By Bobby Caina Calvan Associated Press
HELENA (AP) – Montana’s health care co-op, one of America’s few remaining alternatives to traditional health insurance, will resume accepting new enrollees Sunday after it voluntarily pulled itself from the state’s insurance marketplace in December.
The insurer took the nine-month hiatus from enrolling new members in the exchange created by President Barack Obama’s Affordable Care Act to boost its financial reserves and keep it from the same fate that has befallen failed co-ops across the country.

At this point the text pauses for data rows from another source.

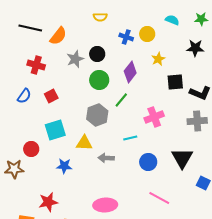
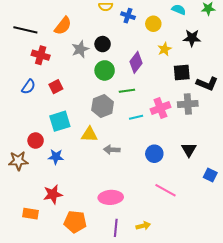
black line: (30, 28) -> (25, 30), moved
blue cross: (126, 37) -> (128, 16), moved
black star: (195, 48) -> (192, 38), moved
green line: (121, 100) -> (127, 91), turned 42
gray cross: (197, 121) -> (188, 104), moved
cyan line: (130, 138) -> (136, 117), moved
black triangle: (182, 158) -> (189, 150), size x0.7
blue star: (64, 166) -> (56, 157), moved

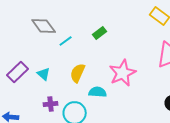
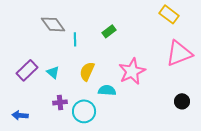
cyan line: (66, 41) -> (75, 39), turned -56

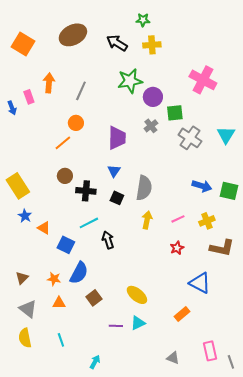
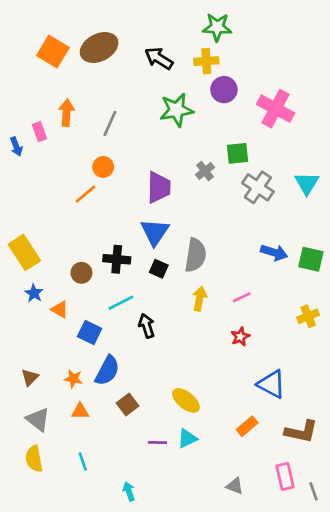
green star: (143, 20) -> (217, 27), moved, size x1.5
orange square: (23, 44) -> (53, 52), moved
purple circle: (153, 97) -> (224, 90), moved
blue triangle: (114, 171) -> (155, 232), size x1.6
brown circle: (65, 176) -> (81, 273), moved
yellow cross: (207, 221) -> (308, 316), moved
brown L-shape: (222, 248) -> (301, 432), moved
cyan arrow: (95, 362) -> (129, 491), turned -48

The program was among about two dozen privately run health co-ops that sprang up across the country following the 2010 passage of the Obama administration’s health care law. They provided medical coverage with premiums far lower than plans offered by traditional health insurance companies.
But within two years, half of the programs quietly folded—undermined by political attacks, financial miscalculations and the volatility of the health insurance marketplace. Just four reamin—in Montana, Wisconsin, Maine and New Mexico. Earlier this week, Massachusetts officials placed the Minuteman Health co-op in receivership.
The Montana Health Co-op, which also serves customers in neighboring Idaho, temporarily suspended new enrollment in Montana because of worries that it was overextending its resources and heading toward insolvency.
“When all the other co-ops were going down, we were losing money, too,” said Jerry Dworak, the Montana Health Co-op’s CEO. “Thankfully, we’ve turned things around.”
This year, the co-op is projecting $28 million in profits, after weathering a string of losses. It lost about $6 million in its first year and more than $40 million the following year, Dworak said.
So confident is the co-op about its financial health that Dworak said it has the capacity to absorb all 64,000 Montanans who buy their insurance through the state’s exchange. It now enrolls about 20,000 people who purchase individual plans on the exchange. Blue Cross and PacificSource, the other two providers on the exchange, have nearly 32,000 and 12,000 enrollees respectively.
State Auditor Matt Rosendale, whose office oversees Montana’s health insurance market, said he has no immediate concern over Montana’s co-op.
“Right now they are very strong, and I feel very comfortable,” Rosendale said.
But Rosendale, who recently announced a bid for the U.S. Senate, said the millions of dollars in federal loans that co-ops have used as seed money could be better used, and he doubts that the Montana co-op will be able to repay the $85 million in loans it has gotten under the Obama health care law.
Political and financial volatility in the country’s health care system has prompted a further surge in premiums. In Montana, all three of the insurance plans participating in the exchange announced hikes in premiums, with Blue Cross Blue Shield of Montana announcing an average increase of 23 percent. PacificSource is looking to bump its premiums by an average of 7.4 percent, while the co-op’s premiums are expected to rise on average by 4 percent.
During the heady debates over the Obama administration’s health care law in 2010, a so-called public option was supposed to spur competition in the health insurance marketplace. When that effort failed, privately run health insurance co-ops emerged as alternatives.
Co-op administrators like Larry Turney, president of Montana’s program, watched in concern as lawmakers in Washington debated the fate of the Affordable Care Act. While that debate has waned, worries persist that wholesale changes could cause membership numbers to plummet, especially if Congress strips away subsidies.
“There would be a lot of uninsured Americans again because members would have to pay their entire premiums,” Turney said.
An analysis by the U.S. Government Accountability Office in spring 2016 found co-ops have delivered on their promise of offering lower premiums, with the average premiums for co-op health plans substantially lower than other insurers.
But the analysis noted many of them grew too fast and did not have the necessary reserves to handle the higher-than-expected number of enrollees. As many as 1 million people enrolled in the co-ops before a substantial part of the system began collapsing.
Chuck Butler, one of the founders of Montana’s co-op, cited the challenges faced by rural states like Montana in widening access to affordable, quality health care. With few insurance carriers willing to do business in rural states, where the average cost of medical care is higher, the co-op was meant to give Montanans more options.
“The people of Montana deserve choices, and they really didn’t have a whole lot of choices,” Butler said.